Serco slumps after £1.4bn loss
SERCO boss Sir Rupert Soames has waived a £908,000 bonus after the outsourcing firm reported a loss of £1.35bn for 2014, compared with a profit of £108m the year before.
Shares tumbled by 15 per cent as the market reacted to a set of results the company described as “very poor”.
According to Serco, the business encountered “critical operational difficulties” during 2014 on some large contracts, which led to an “unexpected increase in costs to levels far above those seen in 2013”.
The company also blamed the fact that, due to significant changes in senior management, the business was “operating for a number of months in a strategic vacuum” as the new team worked to develop a “new strategic direction” for the group.
As part of the new strategy, Serco is attempting to reduce its debt and bolster its balance sheet.
It announced yesterday that it is to carry out a rights issues, with the aim of raising around £550m.

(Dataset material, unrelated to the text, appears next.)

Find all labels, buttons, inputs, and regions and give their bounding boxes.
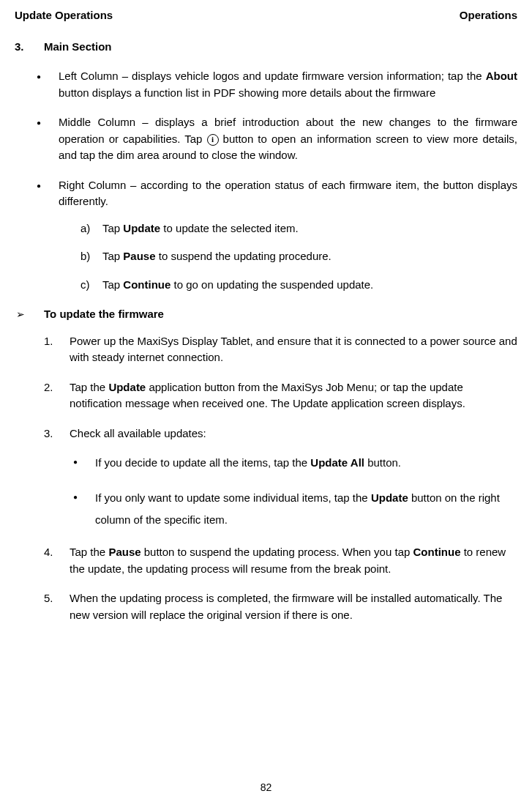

Up to £450m of the proceeds raised will be used to repay the company’s debt. The business is also suspending a final dividend for 2014. The group’s chief executive said 2014 had been “an extremely difficult year for Serco”.
However, Soames added: “There is a real sense that, having confessed our sins and in taking the punishment, we are now ready to start on the path to recovery. We have all we need: a good plan, strong management to execute it, and, following the successful completion of our proposed rights issue and refinancing, a balance sheet that is an appropriate foundation on which to implement our new strategy.”